Making In Times New Roman has been therapeutic for the frontman who says he couldn’t write for a long time when he was feeling so low.

“I needed to get past lots of the ups and downs,” he tells me taking a drag from his vape.

“Music and writing are everything to me I just don’t know what I would do without this creativity. I don’t have another vehicle to get it out.

“And I’ve learned so much in a condensed period of time. So, it might sound odd to say, but I’m really thankful to have that as I’m in a much different place than I was before.”

Homme has been publicly quiet outside of the courtroom about his divorce and custody battle besides a statement he released earlier this year, that read: “In March 2022, the Los Angeles Family Court awarded Joshua Homme sole legal custody of all three children, and they are currently under the care of their father and paternal grandparents.

“Dalle was granted supervised visitation with their youngest child in the interim.”

It continued: “Joshua Homme will remain the sole legal guardian of all minor children until a custody hearing in the fall of 2023, at which point a more permanent solution will be determined by the Los Angeles Family Court.”

Of his silence, today he says: “For a guy who will talk s**t there’s some things that I would never engage in.

“Many times, I’ve behaved very feral and made mistakes but certain things that are just sacrosanct.

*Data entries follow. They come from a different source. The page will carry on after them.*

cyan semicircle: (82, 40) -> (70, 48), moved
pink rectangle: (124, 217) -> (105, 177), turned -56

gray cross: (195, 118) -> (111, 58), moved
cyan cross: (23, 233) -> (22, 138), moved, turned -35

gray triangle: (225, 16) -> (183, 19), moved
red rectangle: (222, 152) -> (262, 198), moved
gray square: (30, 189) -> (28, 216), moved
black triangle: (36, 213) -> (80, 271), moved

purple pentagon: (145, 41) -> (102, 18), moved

There’s a time to be quiet. I have no presence online.

“There are lines I just won’t cross. You close your eyes and let it wash over you and just be quiet.”

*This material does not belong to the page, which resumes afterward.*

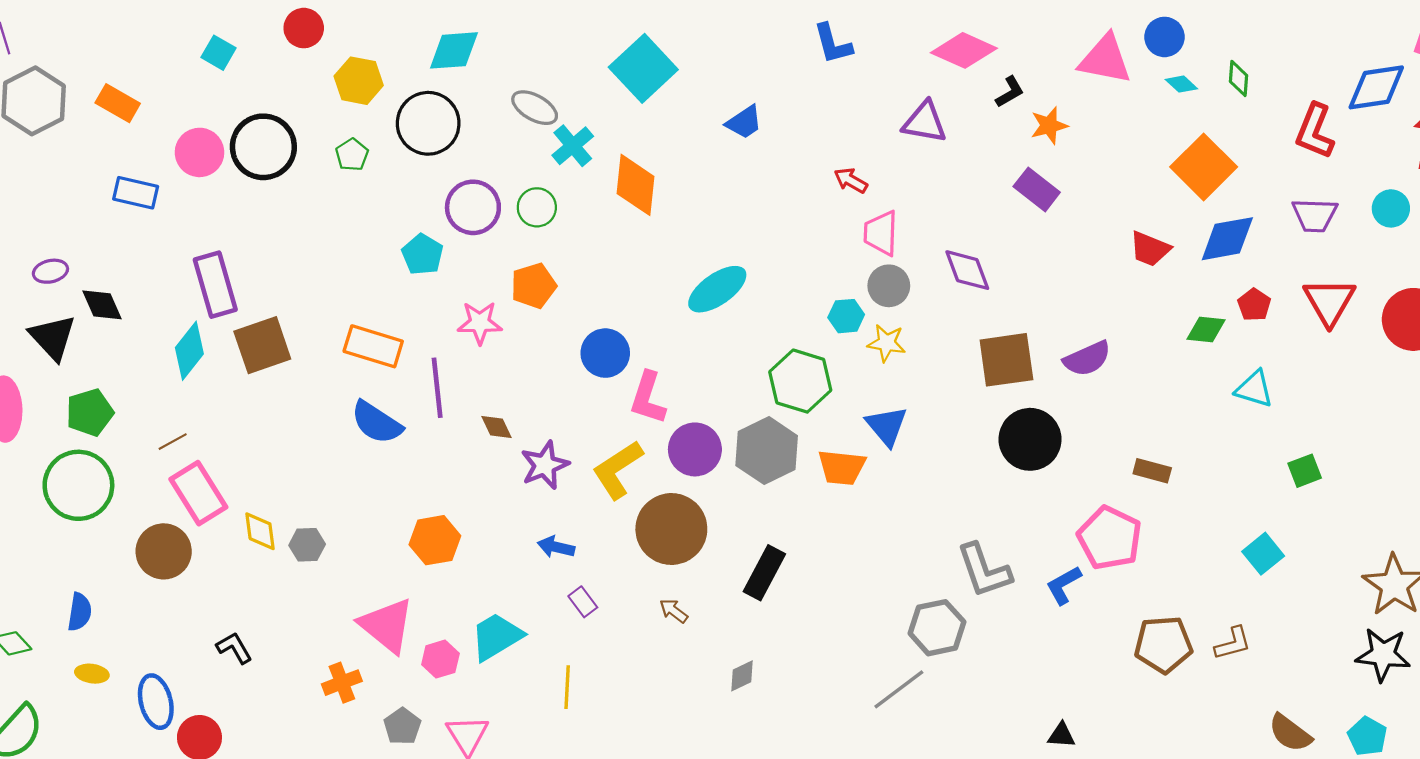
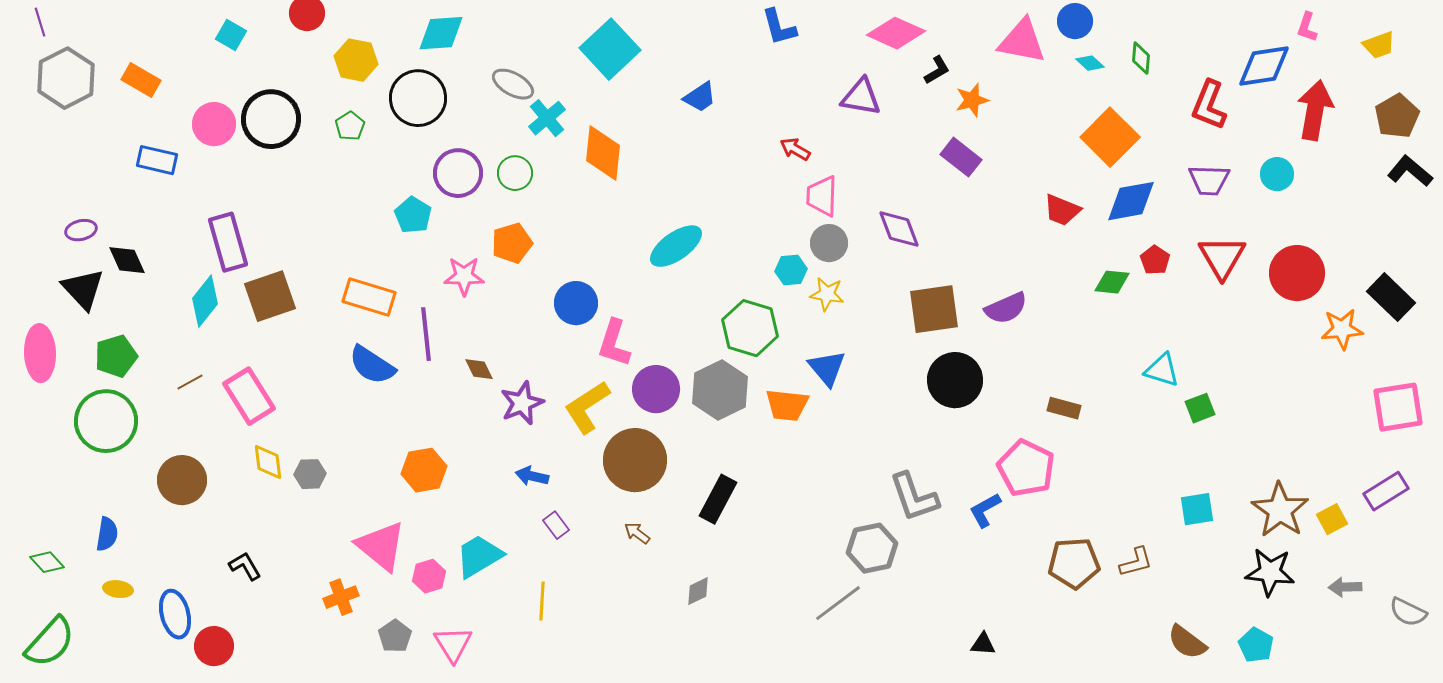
cyan triangle: (1254, 389) -> (1162, 370), moved
pink rectangle: (198, 493) -> (249, 396), moved
cyan square: (1263, 554) -> (1197, 509), moved, turned 30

He adds: “The adoration and hatred of strangers is like a flip side of a coin. I’ve been here before, for a multitude of reasons, both deserved and undeserved. And when you’re not doing it for the money, that currency has no value.

“It’s not my job to go door to door and say, ‘Hey, you jumped to some conclusion. That’s not true.’

“My job is to show the littles in my house what you do when that happens.

“My job in those situations is to shut the f* up. Put my shoulders back and my head up and walk into the room.”

It was November last year that Homme was able to start writing the new album.

He says: “I was too close and I was afraid of what I was going to say. I had notebooks of lyrics, that read like teenage goth poetry.

“By November, I had accepted it all — the deaths, the losses, the heartache, the trauma and the disbelief.”

Emotion Sickness, the first single from In Times New Roman is the album’s most direct song about his split with Dalle, who he was married to for 14 years.

Homme says: “I just don’t want to be the last person holding on to what isn’t mine with the heartache loss of things.

“And, in the case of the loss side I’d lost 11 people in a year. These were people close to me who had all died. These people are gone but I still love them.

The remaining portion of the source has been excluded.